The Student News Site of Tarrant County College

The Collegian

The Student News Site of Tarrant County College

The Collegian

The Student News Site of Tarrant County College

The Collegian

Opinion-Garage idea worth close look

Illustration by Daniel Worthington
Illustration by Daniel Worthington

During a recent work session, the board of trustees discussed building parking garages on all campuses to accommodate a shortage of available parking.

The number of students enrolled this semester is 44,345 while the number of parking spots is only 11,333, which is a ratio of about four students to one parking spot.

This problem needs to be solved.

When the board of trustees met in the workshop, David Wells, vice chancellor of operations and planning services, presented ideas for parking solutions. He told the board that either structures need to be built or more land needs to be purchased and pavement lots put in place.

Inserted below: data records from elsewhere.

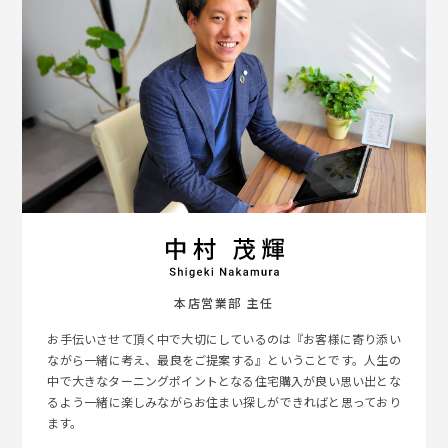
本店営業部 主任
お手伝いさせて頂く中で大切にしているのは『お客様に寄り添い
ながら一緒に考え、最良をご提案する』ということです。人生の
中で大きなターニングポイントとなる住宅購入が良い思い出とな
るよう一緒に楽しみながらお住まい探しができればと思っており
ます。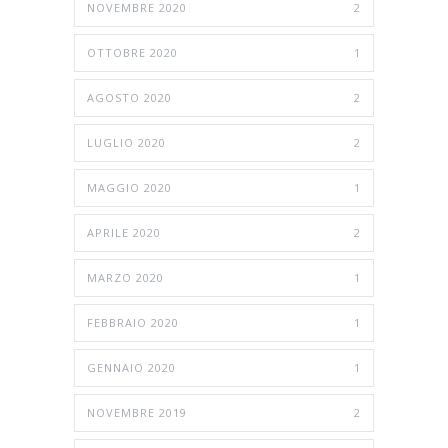
NOVEMBRE 2020
2
OTTOBRE 2020
1
AGOSTO 2020
2
LUGLIO 2020
2
MAGGIO 2020
1
APRILE 2020
2
MARZO 2020
1
FEBBRAIO 2020
1
GENNAIO 2020
1
NOVEMBRE 2019
2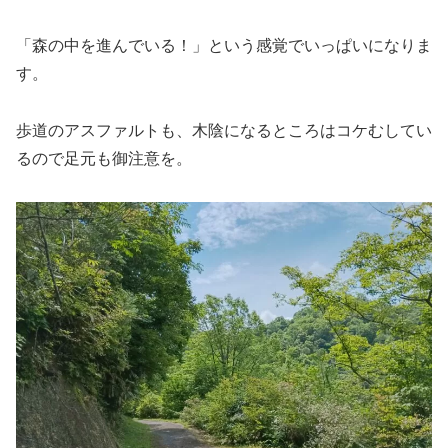
「森の中を進んでいる！」という感覚でいっぱいになりま
す。
歩道のアスファルトも、木陰になるところはコケむしてい
るので足元も御注意を。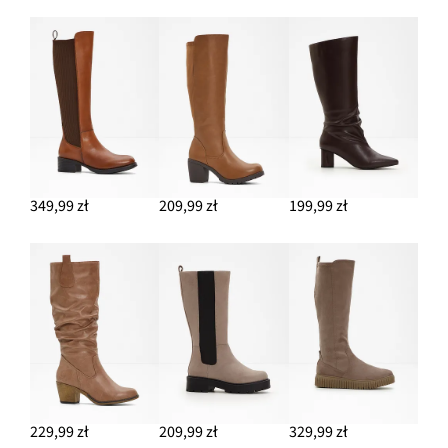
349,99 zł
209,99 zł
199,99 zł
229,99 zł
209,99 zł
329,99 zł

When Wells came forward with the presentation, he did not specify which idea would be better. He merely gave the board possibilities to consider. He said that during the next year students and faculty will be asked to identify and discuss issues and possible solutions.

When the board meets again to discuss the parking issues, Wells will make a recommendation of what needs to be done, and the board can make a decision.

If parking garages are built, cost estimates range from $13.5 million to $19.5 million, depending on the type of structure.

Although garages are more expensive than paved lots, they provide more parking in less space. And, for the most part, the district could use land it already owns. 

Though that is a large amount of money, if TCC decides to construct more parking lots instead of garages, more problems could arise later.  As the enrollment number continues to climb, students will need not only somewhere to park but additional classrooms to house the increase.

If garages were built, TCC would not have to locate more land for future buildings but could build on current parking lots or adjacent land.

Also if garages are not built, students could find themselves with harsher problems than exist today. After heavy rains last month, NE Campus students were parking in the mud. Near SE Campus, an adjacent church recently put up a “towing enforced” sign to prevent students parking there.

If Board members opt to purchase more land and construct more pavement parking lots, they could still run into money problems in the future as the cost of land, materials and labor would increase.

New pavement lots built to fix the current problem could end up being a short-term solution.

Ultimately, it’s up to the board to determine the best value. But, let’s face it. Miles of pavement are not as aesthetically pleasing as a building.

TCC may just have to pave paradise and put up some parking garages.